** Opening Listed entries block **

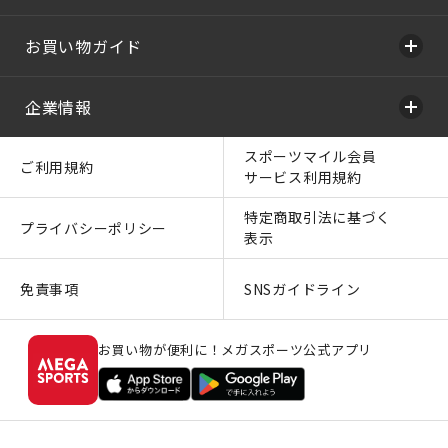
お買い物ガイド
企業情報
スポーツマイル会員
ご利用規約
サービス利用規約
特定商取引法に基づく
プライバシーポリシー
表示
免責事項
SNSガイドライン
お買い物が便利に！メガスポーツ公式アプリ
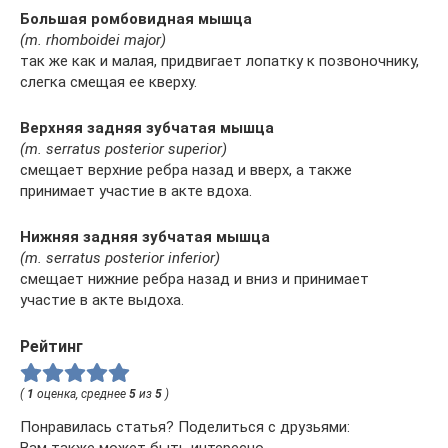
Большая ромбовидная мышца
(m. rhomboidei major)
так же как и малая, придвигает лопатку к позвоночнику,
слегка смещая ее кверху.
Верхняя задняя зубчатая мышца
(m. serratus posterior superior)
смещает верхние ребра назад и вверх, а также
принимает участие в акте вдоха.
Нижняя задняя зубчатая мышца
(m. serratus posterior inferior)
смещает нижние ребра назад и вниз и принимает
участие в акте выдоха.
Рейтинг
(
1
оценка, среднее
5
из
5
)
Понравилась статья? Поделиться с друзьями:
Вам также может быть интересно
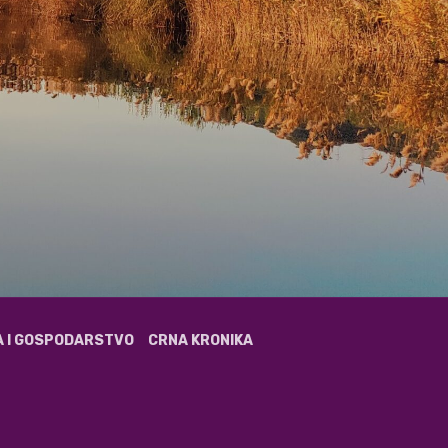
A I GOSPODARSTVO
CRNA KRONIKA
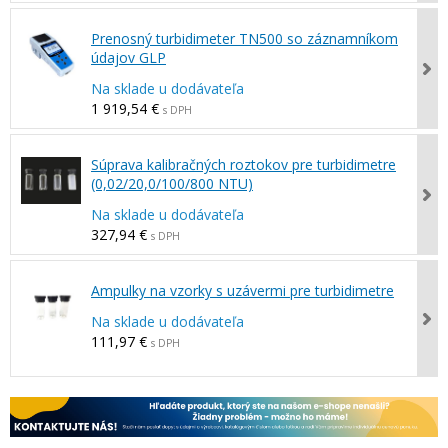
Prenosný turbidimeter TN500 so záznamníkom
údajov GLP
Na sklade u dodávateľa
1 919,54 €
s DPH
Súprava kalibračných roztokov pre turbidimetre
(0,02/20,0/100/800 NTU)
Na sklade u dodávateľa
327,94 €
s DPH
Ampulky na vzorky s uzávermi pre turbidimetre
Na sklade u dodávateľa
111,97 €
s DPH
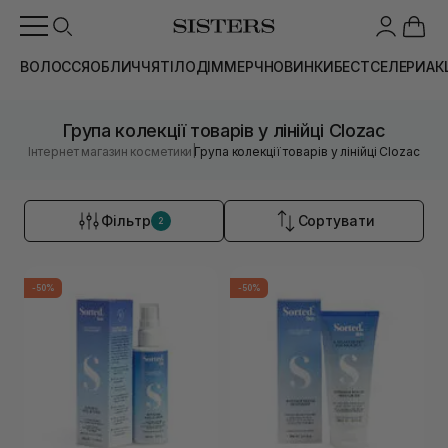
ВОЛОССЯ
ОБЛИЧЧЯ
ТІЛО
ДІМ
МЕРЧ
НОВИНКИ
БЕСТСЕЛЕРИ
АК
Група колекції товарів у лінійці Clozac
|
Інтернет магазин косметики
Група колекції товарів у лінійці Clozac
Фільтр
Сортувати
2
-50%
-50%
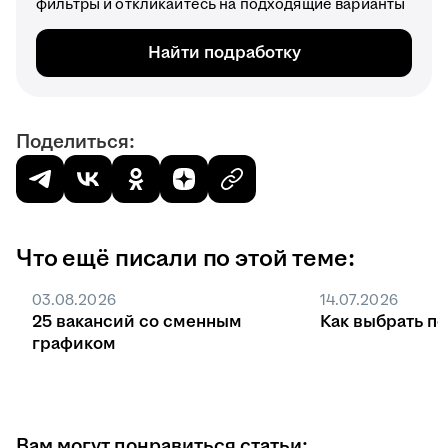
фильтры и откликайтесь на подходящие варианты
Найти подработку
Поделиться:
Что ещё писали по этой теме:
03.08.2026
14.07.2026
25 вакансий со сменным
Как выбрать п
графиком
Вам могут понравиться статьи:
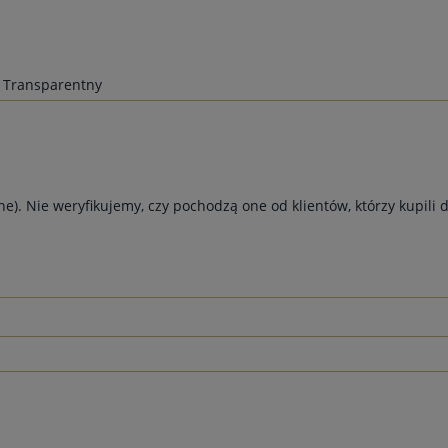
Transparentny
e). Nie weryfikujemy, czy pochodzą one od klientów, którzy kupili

** Closing Listed entries block **

### What to do
Within the entries above, find the string "ребра" and return each line that holds it.

### Task response
смещает верхние ребра назад и вверх, а также
смещает нижние ребра назад и вниз и принимает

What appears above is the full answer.